デフレや人口減少などの問題を抱える日本を活性化する上でどのように外国人を受け入れていくかが今後重要になってくるだろう。人口が増えないと長期的には土地の価格は低下してしまい、デフレスパイラルから逃げるのはかなり難しくなる。ニセコの例を挙げるまでもなく観光客が地元経済を活性化する可能性は大きい。

 フランスで移民暴動事件等を経験しているから安易な移民政策を唱えるつもりはないが、スイスシンガポールのように外国人をうまく取り込む政策というものを積極的に考えたらどうだろうか。以前に比べてかなり改善したが、英語の標識は少ないと日本を訪問した友人たちは指摘する。英語を話す層も増えているものの、やはり世界的にみてまだまだ少ない。

 政府の英語教育関係資料を見ても、英語能力試験(cBF TOEFL)の結果では日本は平均得点において他のアジアの諸国と比べても低い水準にとどまっている。データは少し古いが、2006年の段階で、コンピューターベースの同じテストを受けた場合、日本の平均点は192点。中国韓国とは約20点低く、インドからは40点低いという結果になっている。(詳しくはここをご覧ください。[pdfファイル:429kb])

 アジアから日本に来る観光客を見ていると、ある程度の教育を受けている人たちは英語を話す。一方で、日本では高い水準の教育を受けていても英語を話す人はまだ少ない。

 今後、海外からの観光客が増え日本人の中で片言でも英語を話す層が拡大すれば、日本の国内の国際化が進むことになる。そして、観光客が増えれば日本の内需が刺激される。世界どこの国に行っても、観光客相手の人は片言の英語を話す。海外からの旅行者にとって片言の英語でも話してくれればありがたいし、少なくとも外国人とコミュニケーションをしたいという意欲を感じてくれる。コミュニケートする努力は日本が観光立国を目指すとすれば必須であると思う。

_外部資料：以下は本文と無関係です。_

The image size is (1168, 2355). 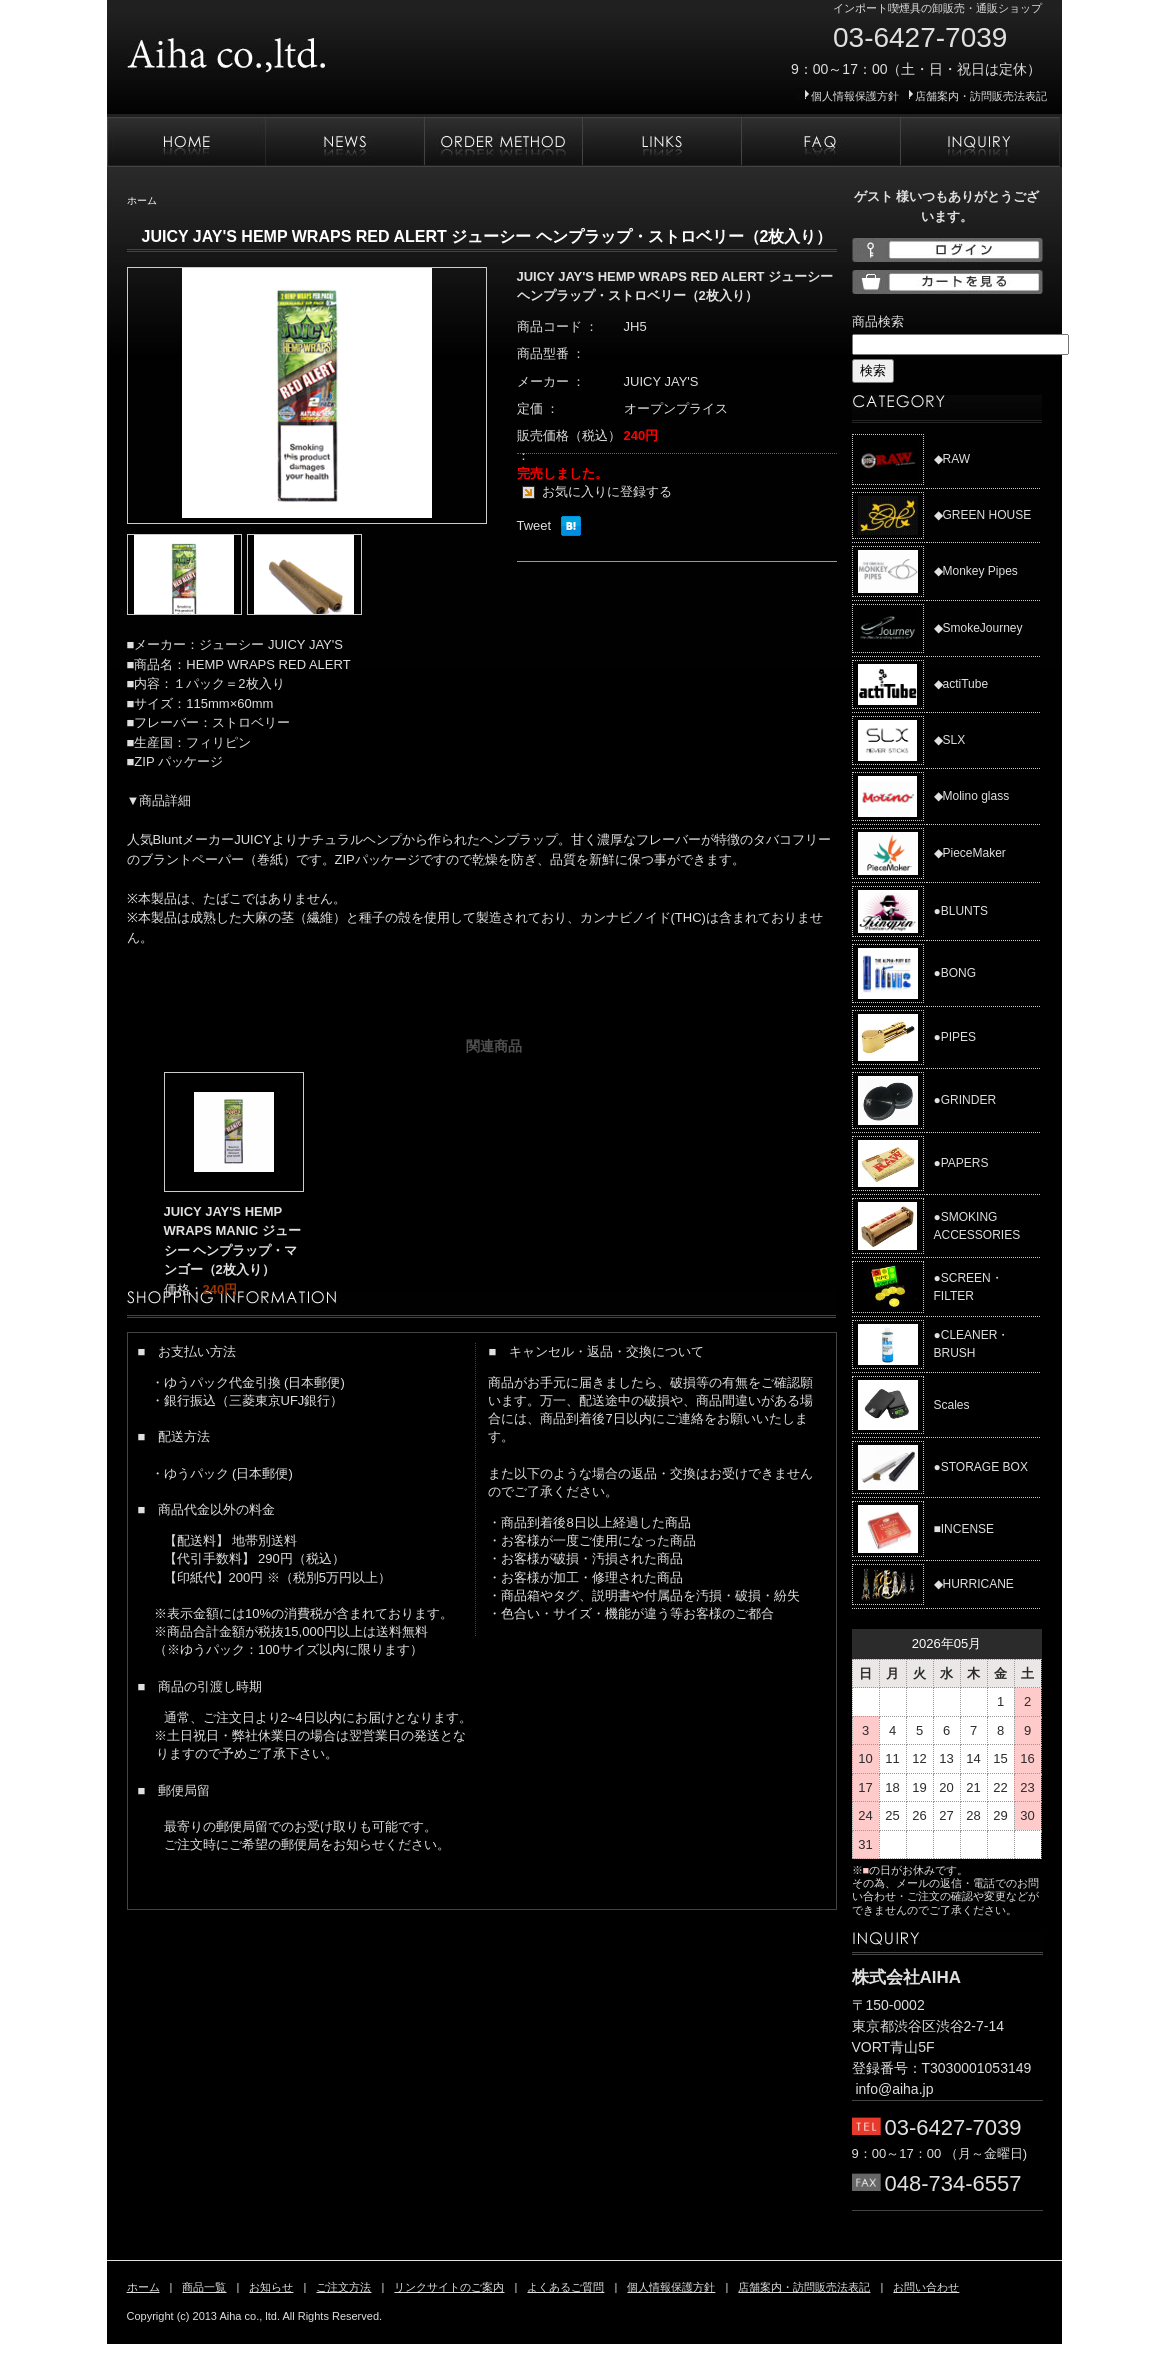 I want to click on ◆Molino glass, so click(x=972, y=796).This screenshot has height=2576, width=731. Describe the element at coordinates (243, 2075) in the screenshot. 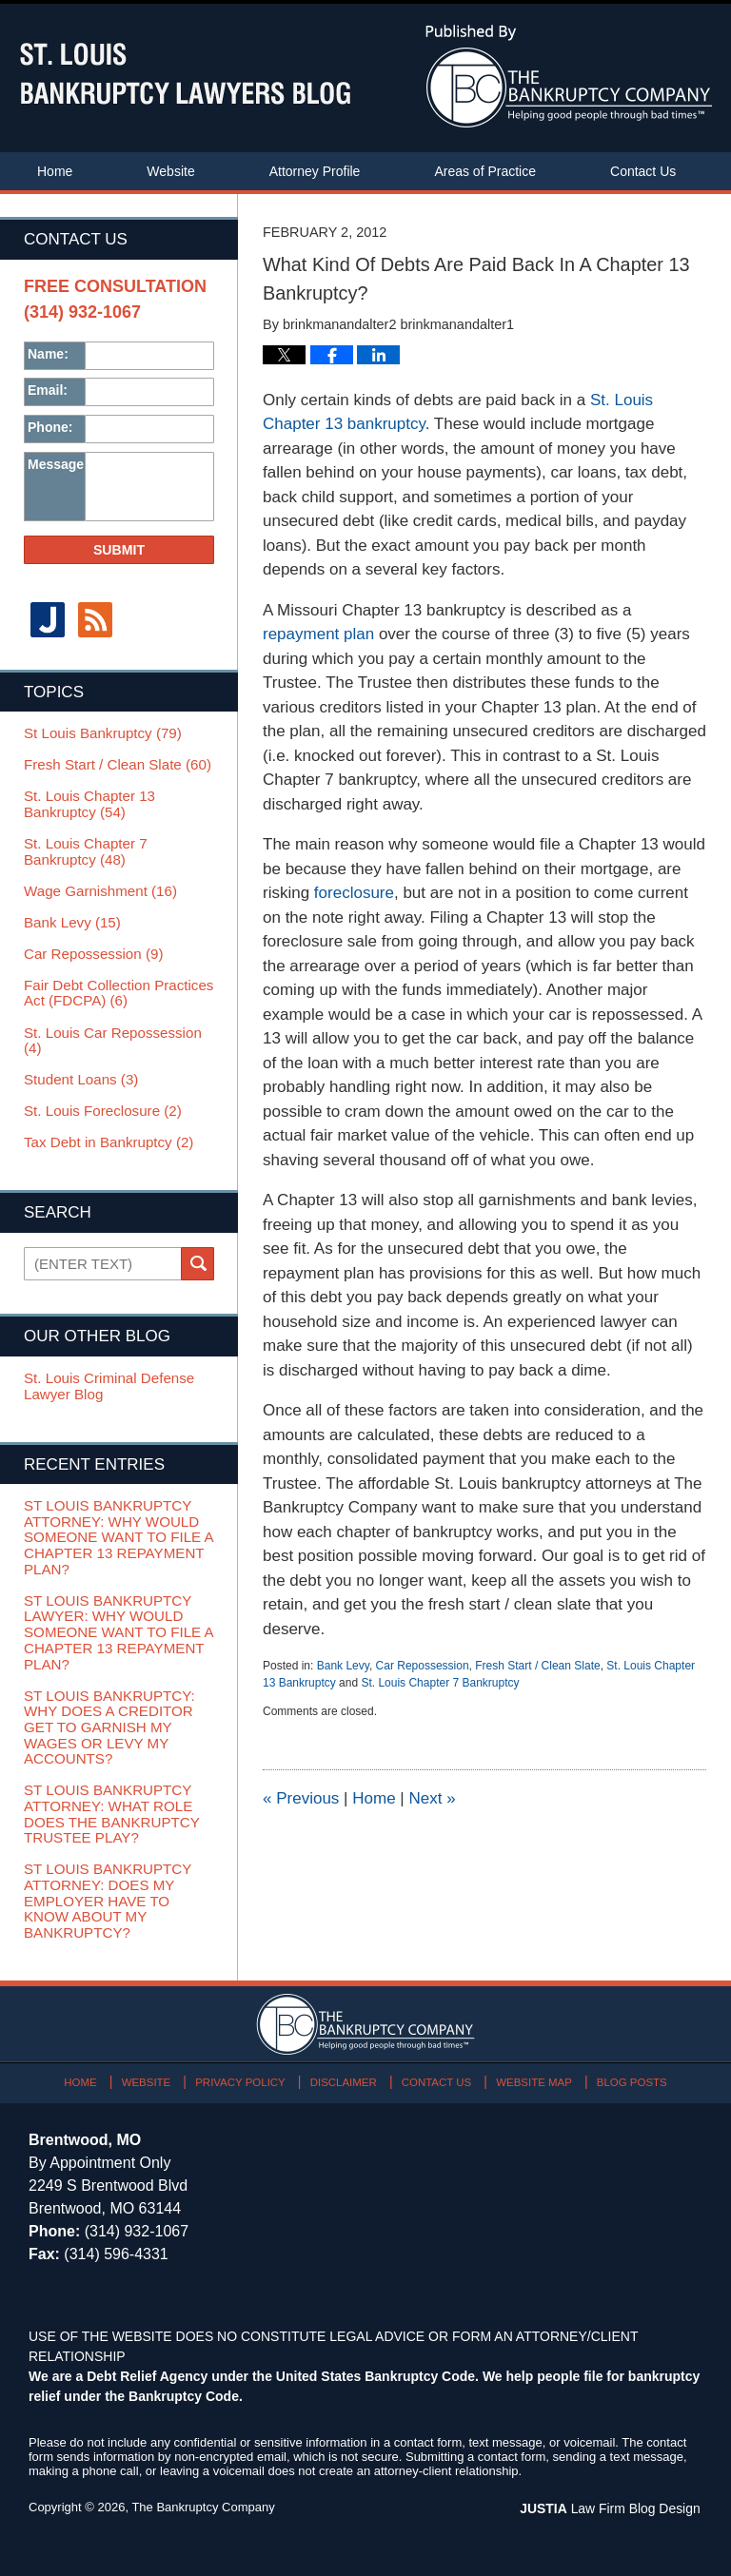

I see `Privacy Policy` at that location.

 そして観光客が増えれば実際に英語を使う機会が増え勉強するインセンティブも高まるであろう。片言の英語というのは本来の英語教育の目的としてはさびしいが、話すことでモノが売れる、宿泊客が増える、という直接的な理由があれば、日本の観光地でも英語を話そうというモチベーションはもっと広がっていくはずだ。ニセコの例を見ると、案ずるより産むが易しかもしれないと思う。